Galbraith’s overriding message is about the importance of making sure that there is time for teachers to think things through. “The biggest message for me is that the technology is there, but the most important thing is how lecturers and teachers design their teaching around the technology - pedagogy is really important.”
To ensure that young people get a concise and well-structured offer at all stages of their journey through education, the college has worked closely with the council - through its digital learning group - and schoolteachers.
Both the college and the council’s schools ended up using similar technology to deliver remote learning - a move that, like so much during this year of Covid, was not planned but has proved useful. “It is how we work with the council. The council’s ambition - and our aim - is to have more young people engage with the college. Young people in West Lothian schools use Microsoft Teams, and they use very similar technology. One of the West Lothian Council staff works in the college two days a week, both on general school-college work, but also on digital learning,” explains Galbraith.
Making more use of Glow, the national digital learning platform that has been widely used in schools for years, is also something that the college is looking at.
‘We asked the students how they wanted things to be delivered’
Simon Hewitt, principal of Dundee and Angus College
Dundee and Angus College’s response to the pandemic has been twofold, says Hewitt: one part being the delivery of learning, and the other support.
“That is what colleges do - we provide support for some of the most deprived members of our society,” he explains.
“We wanted to focus, really early on, on making sure the subject-based stuff was really good, but we also wanted that other stuff to be good. We developed a new induction hub, which included a 360-degree walk through of all of our campuses, including the one-way system and other measures we have introduced in response to Covid.”
One notable innovation in how students engage with their college and find support came with the development of a new app, called My D&A Life, which more than 5,000 people have now downloaded.
Hewitt says the app is not simply for learning, but also provides a gateway to all support services at the college. It includes videos from key staff in student support, and offers ways to meet - in a virtual sense - those members of staff. “They can see the staff, learn a bit about the service and how you access it.”
The app also provides the students with access to their timetable, attendance data and - among other things - information on their bursary payments.
Students co-created My D&A Life and, says Hewitt, this is crucial to its success, ensuring that they get the hands-on, practical information they want.
“It wasn’t about what management thought the students wanted - we actually put together a team of students, who told us what they wanted to see and how they wanted things to be delivered,” he explains. “That has been a huge success. The number of assumptions we made about what they wanted to learn and see that were completely out…”

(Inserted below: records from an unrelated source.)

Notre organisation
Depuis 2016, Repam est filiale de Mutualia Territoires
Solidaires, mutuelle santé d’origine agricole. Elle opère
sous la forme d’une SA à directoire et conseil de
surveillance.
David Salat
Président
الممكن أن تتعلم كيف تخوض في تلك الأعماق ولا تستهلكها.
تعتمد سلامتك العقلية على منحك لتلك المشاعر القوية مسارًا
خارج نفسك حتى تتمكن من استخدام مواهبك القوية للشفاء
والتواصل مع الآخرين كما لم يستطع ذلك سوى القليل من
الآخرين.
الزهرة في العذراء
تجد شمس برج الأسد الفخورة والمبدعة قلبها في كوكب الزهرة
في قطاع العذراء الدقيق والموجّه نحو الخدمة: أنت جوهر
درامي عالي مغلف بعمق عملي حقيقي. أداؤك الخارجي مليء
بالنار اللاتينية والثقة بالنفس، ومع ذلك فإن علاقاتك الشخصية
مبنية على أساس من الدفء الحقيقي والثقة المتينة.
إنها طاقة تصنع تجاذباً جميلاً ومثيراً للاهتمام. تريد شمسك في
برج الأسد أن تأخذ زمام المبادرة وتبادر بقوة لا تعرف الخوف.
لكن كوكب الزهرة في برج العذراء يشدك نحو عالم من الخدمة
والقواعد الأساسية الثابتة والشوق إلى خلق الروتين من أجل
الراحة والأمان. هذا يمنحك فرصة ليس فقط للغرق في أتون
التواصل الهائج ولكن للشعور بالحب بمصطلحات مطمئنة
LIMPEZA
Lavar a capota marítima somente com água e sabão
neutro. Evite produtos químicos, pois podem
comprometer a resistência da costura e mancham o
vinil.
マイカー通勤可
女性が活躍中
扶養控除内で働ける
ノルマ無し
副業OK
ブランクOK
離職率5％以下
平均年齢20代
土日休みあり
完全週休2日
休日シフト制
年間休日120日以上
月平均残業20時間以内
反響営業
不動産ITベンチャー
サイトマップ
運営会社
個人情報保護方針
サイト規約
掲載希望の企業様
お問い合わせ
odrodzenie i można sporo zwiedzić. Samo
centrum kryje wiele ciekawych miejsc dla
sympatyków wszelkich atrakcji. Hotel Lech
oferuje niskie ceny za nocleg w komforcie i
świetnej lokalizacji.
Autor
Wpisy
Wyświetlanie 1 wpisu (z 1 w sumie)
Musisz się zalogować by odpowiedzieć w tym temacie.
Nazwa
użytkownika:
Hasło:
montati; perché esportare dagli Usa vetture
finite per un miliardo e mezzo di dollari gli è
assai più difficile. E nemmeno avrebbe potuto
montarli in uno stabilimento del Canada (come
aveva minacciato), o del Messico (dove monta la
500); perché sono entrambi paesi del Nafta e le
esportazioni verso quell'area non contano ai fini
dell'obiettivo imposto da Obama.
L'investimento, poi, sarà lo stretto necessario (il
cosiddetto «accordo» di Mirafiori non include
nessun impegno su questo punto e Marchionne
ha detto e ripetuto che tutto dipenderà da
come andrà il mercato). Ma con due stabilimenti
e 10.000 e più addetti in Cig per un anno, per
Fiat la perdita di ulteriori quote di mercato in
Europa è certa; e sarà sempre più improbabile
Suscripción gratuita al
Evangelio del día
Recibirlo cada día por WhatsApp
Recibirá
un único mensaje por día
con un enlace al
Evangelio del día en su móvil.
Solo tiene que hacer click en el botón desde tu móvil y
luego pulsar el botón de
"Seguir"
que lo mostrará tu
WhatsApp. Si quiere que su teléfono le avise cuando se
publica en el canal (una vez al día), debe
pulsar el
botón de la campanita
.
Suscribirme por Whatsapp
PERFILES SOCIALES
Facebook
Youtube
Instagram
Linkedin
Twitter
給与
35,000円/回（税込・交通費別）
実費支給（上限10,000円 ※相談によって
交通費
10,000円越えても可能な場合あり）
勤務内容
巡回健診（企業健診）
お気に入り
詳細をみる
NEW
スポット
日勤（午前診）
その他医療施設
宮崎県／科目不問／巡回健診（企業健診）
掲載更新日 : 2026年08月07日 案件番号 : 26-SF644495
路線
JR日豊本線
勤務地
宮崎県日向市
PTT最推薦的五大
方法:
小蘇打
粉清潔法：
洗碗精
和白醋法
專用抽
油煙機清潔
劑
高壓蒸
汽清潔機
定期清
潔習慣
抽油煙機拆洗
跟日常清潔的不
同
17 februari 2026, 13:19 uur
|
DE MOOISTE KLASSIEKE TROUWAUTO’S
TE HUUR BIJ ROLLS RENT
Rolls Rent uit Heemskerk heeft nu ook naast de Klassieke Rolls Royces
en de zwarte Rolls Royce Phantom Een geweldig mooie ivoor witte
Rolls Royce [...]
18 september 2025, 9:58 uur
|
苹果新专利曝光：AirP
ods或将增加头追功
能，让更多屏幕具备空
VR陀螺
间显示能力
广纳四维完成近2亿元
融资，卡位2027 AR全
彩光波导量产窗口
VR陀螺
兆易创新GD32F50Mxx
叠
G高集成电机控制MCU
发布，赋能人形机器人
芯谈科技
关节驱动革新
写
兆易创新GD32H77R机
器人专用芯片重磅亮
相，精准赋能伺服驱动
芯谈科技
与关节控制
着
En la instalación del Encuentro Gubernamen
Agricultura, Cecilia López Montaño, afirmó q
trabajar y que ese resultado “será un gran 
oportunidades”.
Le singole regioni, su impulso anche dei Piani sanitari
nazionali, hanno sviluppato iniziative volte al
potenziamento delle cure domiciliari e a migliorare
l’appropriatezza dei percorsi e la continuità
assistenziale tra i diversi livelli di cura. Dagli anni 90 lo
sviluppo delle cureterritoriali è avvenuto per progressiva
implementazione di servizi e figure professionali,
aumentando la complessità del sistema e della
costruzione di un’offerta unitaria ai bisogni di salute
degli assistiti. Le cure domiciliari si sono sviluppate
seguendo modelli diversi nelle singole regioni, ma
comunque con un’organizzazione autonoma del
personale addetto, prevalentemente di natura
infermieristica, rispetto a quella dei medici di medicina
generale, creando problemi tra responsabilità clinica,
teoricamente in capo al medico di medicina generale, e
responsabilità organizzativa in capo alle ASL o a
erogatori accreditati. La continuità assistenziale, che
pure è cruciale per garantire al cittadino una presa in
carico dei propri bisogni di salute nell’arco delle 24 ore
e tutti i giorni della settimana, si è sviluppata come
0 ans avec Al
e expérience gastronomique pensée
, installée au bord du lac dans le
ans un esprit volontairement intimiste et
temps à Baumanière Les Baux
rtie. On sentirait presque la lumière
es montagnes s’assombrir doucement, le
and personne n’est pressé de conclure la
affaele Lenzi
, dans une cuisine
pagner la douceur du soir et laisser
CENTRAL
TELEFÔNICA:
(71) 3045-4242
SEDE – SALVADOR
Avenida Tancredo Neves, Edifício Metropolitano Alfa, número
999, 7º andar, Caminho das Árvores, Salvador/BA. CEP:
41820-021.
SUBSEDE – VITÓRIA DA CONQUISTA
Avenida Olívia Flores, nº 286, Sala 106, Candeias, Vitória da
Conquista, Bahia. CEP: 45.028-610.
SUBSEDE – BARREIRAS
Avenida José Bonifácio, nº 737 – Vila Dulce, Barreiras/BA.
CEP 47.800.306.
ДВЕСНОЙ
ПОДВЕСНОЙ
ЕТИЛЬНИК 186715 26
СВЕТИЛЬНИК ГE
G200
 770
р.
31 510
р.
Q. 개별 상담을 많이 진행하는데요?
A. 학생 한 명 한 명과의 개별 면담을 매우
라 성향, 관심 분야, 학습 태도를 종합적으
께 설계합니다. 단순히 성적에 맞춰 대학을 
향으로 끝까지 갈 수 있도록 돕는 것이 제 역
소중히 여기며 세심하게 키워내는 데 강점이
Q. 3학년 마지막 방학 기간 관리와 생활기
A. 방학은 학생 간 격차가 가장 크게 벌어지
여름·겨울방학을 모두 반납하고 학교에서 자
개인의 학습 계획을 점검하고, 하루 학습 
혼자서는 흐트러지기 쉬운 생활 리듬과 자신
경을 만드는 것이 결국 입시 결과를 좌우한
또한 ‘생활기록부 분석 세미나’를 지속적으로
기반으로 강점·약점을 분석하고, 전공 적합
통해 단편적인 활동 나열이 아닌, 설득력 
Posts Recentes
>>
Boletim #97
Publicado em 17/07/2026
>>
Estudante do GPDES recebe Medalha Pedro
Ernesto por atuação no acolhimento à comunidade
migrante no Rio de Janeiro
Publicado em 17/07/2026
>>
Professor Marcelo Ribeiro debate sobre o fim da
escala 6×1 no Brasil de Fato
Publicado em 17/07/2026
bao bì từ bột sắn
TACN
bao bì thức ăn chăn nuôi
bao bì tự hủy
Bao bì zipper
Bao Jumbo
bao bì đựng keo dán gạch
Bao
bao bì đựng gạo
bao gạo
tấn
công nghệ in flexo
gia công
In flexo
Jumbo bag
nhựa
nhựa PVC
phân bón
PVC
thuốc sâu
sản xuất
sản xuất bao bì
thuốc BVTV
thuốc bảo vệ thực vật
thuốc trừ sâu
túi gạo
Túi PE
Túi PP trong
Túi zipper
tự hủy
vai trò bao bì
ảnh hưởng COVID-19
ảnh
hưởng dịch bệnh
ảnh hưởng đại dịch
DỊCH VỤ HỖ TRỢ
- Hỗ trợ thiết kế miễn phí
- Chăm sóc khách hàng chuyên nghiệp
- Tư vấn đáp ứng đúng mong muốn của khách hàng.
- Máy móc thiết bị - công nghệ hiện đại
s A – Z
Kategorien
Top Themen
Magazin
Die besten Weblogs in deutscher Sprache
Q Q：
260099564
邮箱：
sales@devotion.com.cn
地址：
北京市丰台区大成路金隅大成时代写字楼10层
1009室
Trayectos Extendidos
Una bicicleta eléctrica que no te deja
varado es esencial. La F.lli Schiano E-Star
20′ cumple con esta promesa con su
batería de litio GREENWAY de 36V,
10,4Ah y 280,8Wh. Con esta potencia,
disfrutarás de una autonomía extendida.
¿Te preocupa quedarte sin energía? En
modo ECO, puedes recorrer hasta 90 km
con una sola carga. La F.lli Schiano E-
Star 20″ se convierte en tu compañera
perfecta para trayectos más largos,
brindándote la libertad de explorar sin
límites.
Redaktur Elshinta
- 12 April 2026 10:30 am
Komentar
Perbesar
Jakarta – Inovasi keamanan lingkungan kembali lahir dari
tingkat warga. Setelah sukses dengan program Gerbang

And let’s not forget that a focus on online learning does not mean that college buildings are completely out of action.
At Dundee and Angus College, amid concerns that a significant number of students did not have access to the right technology or a peaceful workspace for their remote learning, “safe zones” were set up on its campuses. These are areas where learners can study in peace, using college equipment.
The shift to online approaches during Covid, then, is not purely about ensuring that learning keeps pace in colleges - it is also about making sure that students are in a good place, in every way.
As Hewitt puts it: “Colleges are much more than learning and teaching”.